In the entries that follow, say how many lines contain the string "phường". Give no other words.

Top of Available data

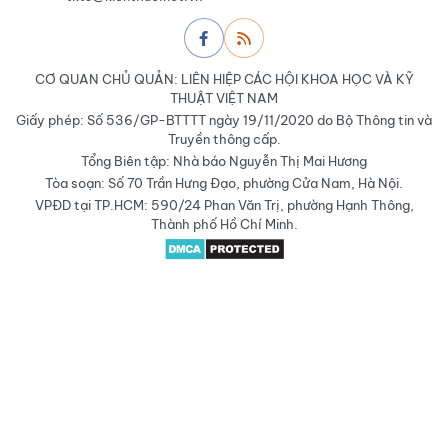
CƠ QUAN CHỦ QUẢN: LIÊN HIỆP CÁC HỘI KHOA HỌC VÀ KỸ
THUẬT VIỆT NAM
Giấy phép: Số 536/GP-BTTTT ngày 19/11/2020 do Bộ Thông tin và
Truyền thông cấp.
Tổng Biên tập: Nhà báo Nguyễn Thị Mai Hương
Tòa soạn: Số 70 Trần Hưng Đạo, phường Cửa Nam, Hà Nội.
VPĐD tại TP.HCM: 590/24 Phan Văn Trị, phường Hạnh Thông,
Thành phố Hồ Chí Minh.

Bottom of Available data

■ Finished exercise ■
2